= Your instructions =
In the records below, some lines contain the word "très". Copy each of them.

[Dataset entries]
——

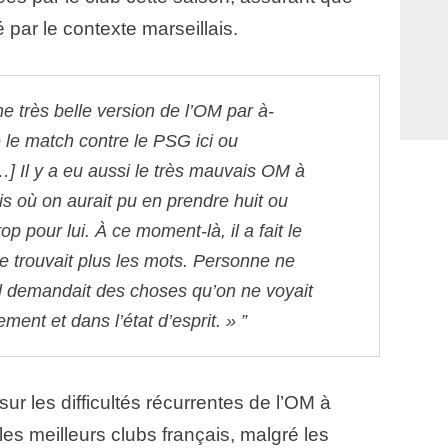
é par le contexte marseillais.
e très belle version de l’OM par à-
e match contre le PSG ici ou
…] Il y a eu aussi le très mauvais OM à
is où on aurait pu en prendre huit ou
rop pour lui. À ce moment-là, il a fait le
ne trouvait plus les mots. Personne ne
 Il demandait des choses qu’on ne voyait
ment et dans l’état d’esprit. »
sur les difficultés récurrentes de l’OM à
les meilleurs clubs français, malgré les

——

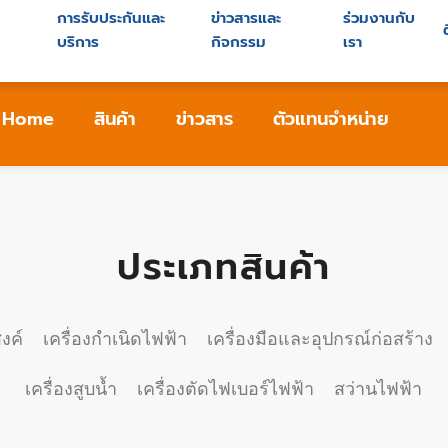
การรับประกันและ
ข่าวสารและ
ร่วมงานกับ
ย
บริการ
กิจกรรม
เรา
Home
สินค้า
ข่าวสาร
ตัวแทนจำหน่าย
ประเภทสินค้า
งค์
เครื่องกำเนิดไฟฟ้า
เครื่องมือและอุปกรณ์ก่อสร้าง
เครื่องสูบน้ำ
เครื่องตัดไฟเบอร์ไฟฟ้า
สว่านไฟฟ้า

——

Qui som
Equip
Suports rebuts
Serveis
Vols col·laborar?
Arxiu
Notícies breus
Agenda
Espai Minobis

——

= Answer to the problem =
e très belle version de l’OM par à-
…] Il y a eu aussi le très mauvais OM à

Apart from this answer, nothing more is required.